Version: 1.0.0 | Date: 2026-03-28 | Status: CURRENT Source: justfile, infra/, scripts/, .github/workflows/


1. TL;DR

4-stage deployment: Lambda images → Pulumi infrastructure (4 stacks in order) → Service containers → ECS force-deploy. Full bootstrap via just infra-bootstrap. Pulumi CI via infra/pulumi-ci.sh.


2. Deployment Architecture

flowchart TD
    CA[CodeArtifact Login] --> BW[Build Library Wheels]
    BW --> BLB[Build Lambda Base Image]
    BLB --> BLA[Build All Lambdas<br/><i>auto-discovers lambdas/*/Dockerfile</i>]
    BLA --> ECR_L[Push Lambda Images to ECR]

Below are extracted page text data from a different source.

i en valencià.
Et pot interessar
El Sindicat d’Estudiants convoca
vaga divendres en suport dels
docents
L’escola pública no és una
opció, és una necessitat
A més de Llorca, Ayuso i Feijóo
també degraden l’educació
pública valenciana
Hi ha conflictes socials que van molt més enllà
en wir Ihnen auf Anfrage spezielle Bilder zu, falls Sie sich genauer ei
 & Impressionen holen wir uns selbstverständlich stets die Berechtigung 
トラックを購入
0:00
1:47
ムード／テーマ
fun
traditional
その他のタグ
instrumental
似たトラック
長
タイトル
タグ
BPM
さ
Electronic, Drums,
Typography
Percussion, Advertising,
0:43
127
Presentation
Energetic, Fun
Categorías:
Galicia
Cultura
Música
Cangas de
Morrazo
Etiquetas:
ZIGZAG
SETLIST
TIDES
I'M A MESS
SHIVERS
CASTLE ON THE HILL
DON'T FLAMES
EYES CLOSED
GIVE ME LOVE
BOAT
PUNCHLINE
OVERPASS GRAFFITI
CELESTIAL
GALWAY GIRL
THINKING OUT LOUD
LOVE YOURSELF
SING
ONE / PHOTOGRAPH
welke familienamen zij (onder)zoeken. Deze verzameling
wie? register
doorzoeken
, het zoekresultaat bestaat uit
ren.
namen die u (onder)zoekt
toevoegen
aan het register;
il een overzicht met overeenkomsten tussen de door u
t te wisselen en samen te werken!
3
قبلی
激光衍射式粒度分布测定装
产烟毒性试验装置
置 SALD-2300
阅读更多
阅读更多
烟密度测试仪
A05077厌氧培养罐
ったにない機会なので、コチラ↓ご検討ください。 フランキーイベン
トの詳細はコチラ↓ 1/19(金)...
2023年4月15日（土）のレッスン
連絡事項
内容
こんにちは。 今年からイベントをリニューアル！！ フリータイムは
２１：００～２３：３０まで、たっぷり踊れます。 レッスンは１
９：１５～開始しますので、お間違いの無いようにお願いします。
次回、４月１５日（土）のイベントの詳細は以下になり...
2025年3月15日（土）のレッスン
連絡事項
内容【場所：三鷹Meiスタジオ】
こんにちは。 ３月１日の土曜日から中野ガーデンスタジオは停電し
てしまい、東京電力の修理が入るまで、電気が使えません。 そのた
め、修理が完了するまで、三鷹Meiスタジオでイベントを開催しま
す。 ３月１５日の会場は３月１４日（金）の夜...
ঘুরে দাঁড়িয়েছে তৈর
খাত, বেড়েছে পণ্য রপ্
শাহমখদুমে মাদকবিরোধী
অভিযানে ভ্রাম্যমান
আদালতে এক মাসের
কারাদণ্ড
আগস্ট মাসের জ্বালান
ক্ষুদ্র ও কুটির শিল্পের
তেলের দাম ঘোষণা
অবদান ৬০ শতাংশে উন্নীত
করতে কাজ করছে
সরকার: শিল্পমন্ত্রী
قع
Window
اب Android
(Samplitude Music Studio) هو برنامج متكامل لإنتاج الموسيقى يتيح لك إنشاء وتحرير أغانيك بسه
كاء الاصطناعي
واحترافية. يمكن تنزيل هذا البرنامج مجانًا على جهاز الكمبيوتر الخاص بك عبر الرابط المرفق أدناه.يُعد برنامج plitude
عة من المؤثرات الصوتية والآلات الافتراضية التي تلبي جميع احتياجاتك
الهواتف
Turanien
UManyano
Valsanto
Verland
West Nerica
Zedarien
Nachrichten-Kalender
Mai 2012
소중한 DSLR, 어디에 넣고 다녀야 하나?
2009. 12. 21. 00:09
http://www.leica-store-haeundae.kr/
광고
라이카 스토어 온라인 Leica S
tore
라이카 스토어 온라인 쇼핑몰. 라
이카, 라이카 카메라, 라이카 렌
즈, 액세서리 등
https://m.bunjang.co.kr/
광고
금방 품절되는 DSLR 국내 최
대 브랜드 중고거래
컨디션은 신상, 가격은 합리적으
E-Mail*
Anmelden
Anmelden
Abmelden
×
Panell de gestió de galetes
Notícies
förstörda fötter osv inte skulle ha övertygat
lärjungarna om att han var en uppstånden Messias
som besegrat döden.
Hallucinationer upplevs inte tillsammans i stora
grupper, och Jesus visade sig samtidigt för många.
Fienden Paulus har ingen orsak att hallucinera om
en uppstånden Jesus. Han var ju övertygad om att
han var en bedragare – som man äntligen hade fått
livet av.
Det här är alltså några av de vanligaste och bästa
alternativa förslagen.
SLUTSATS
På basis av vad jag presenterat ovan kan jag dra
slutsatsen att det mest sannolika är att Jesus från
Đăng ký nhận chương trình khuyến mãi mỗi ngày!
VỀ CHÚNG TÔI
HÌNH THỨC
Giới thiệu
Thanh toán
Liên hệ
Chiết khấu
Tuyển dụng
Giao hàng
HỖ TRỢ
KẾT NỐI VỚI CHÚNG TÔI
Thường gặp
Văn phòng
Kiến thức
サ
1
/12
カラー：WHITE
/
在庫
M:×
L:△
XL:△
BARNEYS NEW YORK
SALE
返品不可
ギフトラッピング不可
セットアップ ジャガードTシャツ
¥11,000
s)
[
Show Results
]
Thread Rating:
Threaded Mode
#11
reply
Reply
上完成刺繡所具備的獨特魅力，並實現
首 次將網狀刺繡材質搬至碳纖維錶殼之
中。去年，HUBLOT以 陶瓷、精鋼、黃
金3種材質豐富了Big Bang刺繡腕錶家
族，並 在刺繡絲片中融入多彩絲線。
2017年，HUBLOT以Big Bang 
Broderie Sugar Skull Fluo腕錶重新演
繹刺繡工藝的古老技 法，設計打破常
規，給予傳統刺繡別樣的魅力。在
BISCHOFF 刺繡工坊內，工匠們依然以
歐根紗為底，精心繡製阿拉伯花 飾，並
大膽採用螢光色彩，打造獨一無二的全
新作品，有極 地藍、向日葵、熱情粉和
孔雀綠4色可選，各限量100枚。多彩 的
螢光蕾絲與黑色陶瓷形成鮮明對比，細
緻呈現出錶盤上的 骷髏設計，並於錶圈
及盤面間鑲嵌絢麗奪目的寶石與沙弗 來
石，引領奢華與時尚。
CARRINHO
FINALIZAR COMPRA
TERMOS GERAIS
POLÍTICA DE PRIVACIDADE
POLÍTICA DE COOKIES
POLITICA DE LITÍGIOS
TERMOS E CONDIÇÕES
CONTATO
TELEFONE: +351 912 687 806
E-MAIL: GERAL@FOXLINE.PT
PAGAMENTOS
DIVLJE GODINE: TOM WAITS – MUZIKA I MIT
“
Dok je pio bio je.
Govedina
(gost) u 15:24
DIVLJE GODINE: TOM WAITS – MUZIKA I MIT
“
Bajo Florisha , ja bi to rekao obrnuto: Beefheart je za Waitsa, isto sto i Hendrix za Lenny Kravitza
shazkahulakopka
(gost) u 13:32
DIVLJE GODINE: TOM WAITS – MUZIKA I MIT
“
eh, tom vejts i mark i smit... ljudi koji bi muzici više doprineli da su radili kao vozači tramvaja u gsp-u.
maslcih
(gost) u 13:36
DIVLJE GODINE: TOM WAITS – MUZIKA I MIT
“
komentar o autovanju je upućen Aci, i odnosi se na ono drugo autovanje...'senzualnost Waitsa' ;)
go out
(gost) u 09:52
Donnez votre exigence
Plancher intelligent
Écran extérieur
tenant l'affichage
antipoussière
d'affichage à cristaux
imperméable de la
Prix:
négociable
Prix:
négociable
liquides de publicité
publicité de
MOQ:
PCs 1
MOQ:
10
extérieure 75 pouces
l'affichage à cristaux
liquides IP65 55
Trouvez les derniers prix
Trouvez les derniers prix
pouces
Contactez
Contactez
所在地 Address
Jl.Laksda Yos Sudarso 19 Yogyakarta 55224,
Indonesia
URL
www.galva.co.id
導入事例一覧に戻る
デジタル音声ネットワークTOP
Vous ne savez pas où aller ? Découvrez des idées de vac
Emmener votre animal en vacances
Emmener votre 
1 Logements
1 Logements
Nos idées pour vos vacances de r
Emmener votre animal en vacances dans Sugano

    ECR_L --> P1[Pulumi: persistent<br/><i>S3, DynamoDB, ECR, Cognito, CodeArtifact</i>]
    P1 --> P2[Pulumi: foundation<br/><i>VPC, RDS, SQS, SNS, Security Groups</i>]
    P2 --> P3[Pulumi: compute<br/><i>ALB, ECS, Lambda, Step Functions</i>]
    P3 --> P4[Pulumi: edge<br/><i>API Gateway, WAF, CloudWatch</i>]

    P4 --> DBS[Docker Build Services<br/><i>backend, data-collection,<br/>strategy-service, mlflow</i>]
    DBS --> ECR_S[Push Service Images to ECR]
    ECR_S --> ECS[ECS Force Deploy<br/><i>Rolling update</i>]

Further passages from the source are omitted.